Logo Questions Linux Laravel Mysql Ubuntu Git Menu
 

What are the most common SQL anti-patterns? [closed]

I am consistently disappointed by most programmers' tendency to mix their UI-logic in the data access layer:

SELECT
    FirstName + ' ' + LastName as "Full Name",
    case UserRole
        when 2 then "Admin"
        when 1 then "Moderator"
        else "User"
    end as "User's Role",
    case SignedIn
        when 0 then "Logged in"
        else "Logged out"
    end as "User signed in?",
    Convert(varchar(100), LastSignOn, 101) as "Last Sign On",
    DateDiff('d', LastSignOn, getDate()) as "Days since last sign on",
    AddrLine1 + ' ' + AddrLine2 + ' ' + AddrLine3 + ' ' +
        City + ', ' + State + ' ' + Zip as "Address",
    'XXX-XX-' + Substring(
        Convert(varchar(9), SSN), 6, 4) as "Social Security #"
FROM Users

Normally, programmers do this because they intend to bind their dataset directly to a grid, and its just convenient to have SQL Server format server-side than format on the client.
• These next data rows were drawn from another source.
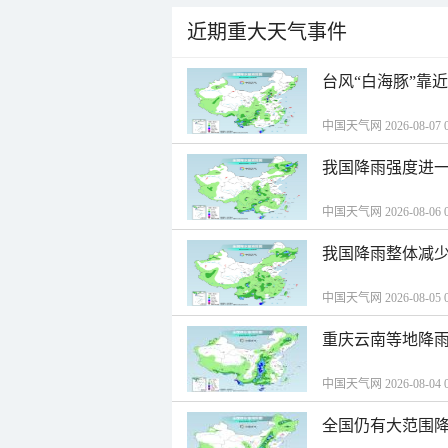
近期重大天气事件
台风“白海豚”靠
中国天气网 2026-08-07 0
我国降雨强度进一
中国天气网 2026-08-06 0
我国降雨整体减少
中国天气网 2026-08-05 0
重庆云南等地降雨
中国天气网 2026-08-04 0
全国仍有大范围降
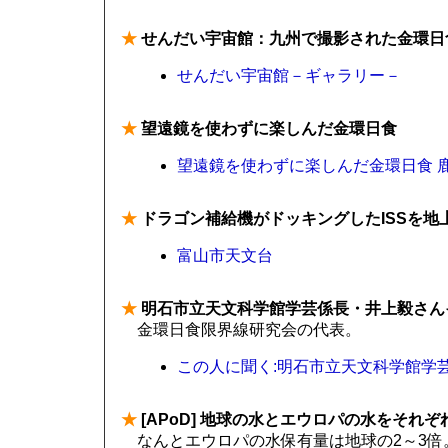
★
せんだい宇宙館：九州で撮影された金環日
せんだい宇宙館－ギャラリー－
★
望遠鏡を使わずに楽しんだ金環日食
望遠鏡を使わずに楽しんだ金環日食 
★
ドラゴン補給機がドッキングしたISSを地
富山市天文台
★
明石市立天文科学館学芸係長・井上毅さん
金環日食限界線研究会の代表。
この人に聞く:明石市立天文科学館学芸
★
[APoD] 地球の水とエウロパの水をそれ
なんとエウロパの水保有量は地球の2～3倍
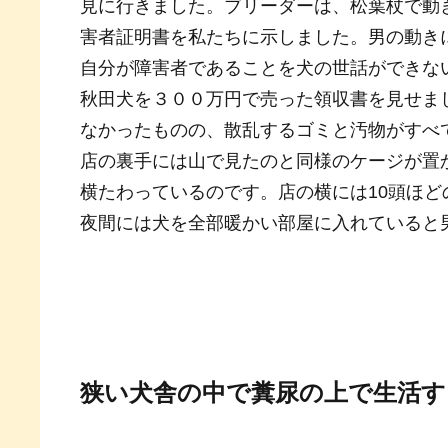
見に行きました。ブリーダーは、松葉杖で動
害者証明書を私たちに示しました。男の動き
自分が障害者であることを犬の世話ができな
秋田犬を３００万円で売った領収書を見せま
なかったものの、散乱するゴミと汚物がすべ
店の裏手には山で見たのと同様のケージが置
横たわっているのです。店の横には10頭ほ
夜間には犬を全部暖かい部屋に入れていると
狭い犬舎の中で糞尿の上で生活す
Queries like the one shown above are extremely brittle because they tightly couple the data layer to the UI layer. On top of that, this style of programming thoroughly prevents stored procedures from being reusable.


Here are my top 3.

Number 1. Failure to specify a field list. (Edit: to prevent confusion: this is a production code rule. It doesn't apply to one-off analysis scripts - unless I'm the author.)

SELECT *
Insert Into blah SELECT *

should be

SELECT fieldlist
Insert Into blah (fieldlist) SELECT fieldlist

Number 2. Using a cursor and while loop, when a while loop with a loop variable will do.

DECLARE @LoopVar int

SET @LoopVar = (SELECT MIN(TheKey) FROM TheTable)
WHILE @LoopVar is not null
BEGIN
  -- Do Stuff with current value of @LoopVar
  ...
  --Ok, done, now get the next value
  SET @LoopVar = (SELECT MIN(TheKey) FROM TheTable
    WHERE @LoopVar < TheKey)
END

Number 3. DateLogic through string types.

--Trim the time
Convert(Convert(theDate, varchar(10), 121), datetime)

Should be

--Trim the time
DateAdd(dd, DateDiff(dd, 0, theDate), 0)

I've seen a recent spike of "One query is better than two, amiright?"

SELECT *
FROM blah
WHERE (blah.Name = @name OR @name is null)
  AND (blah.Purpose = @Purpose OR @Purpose is null)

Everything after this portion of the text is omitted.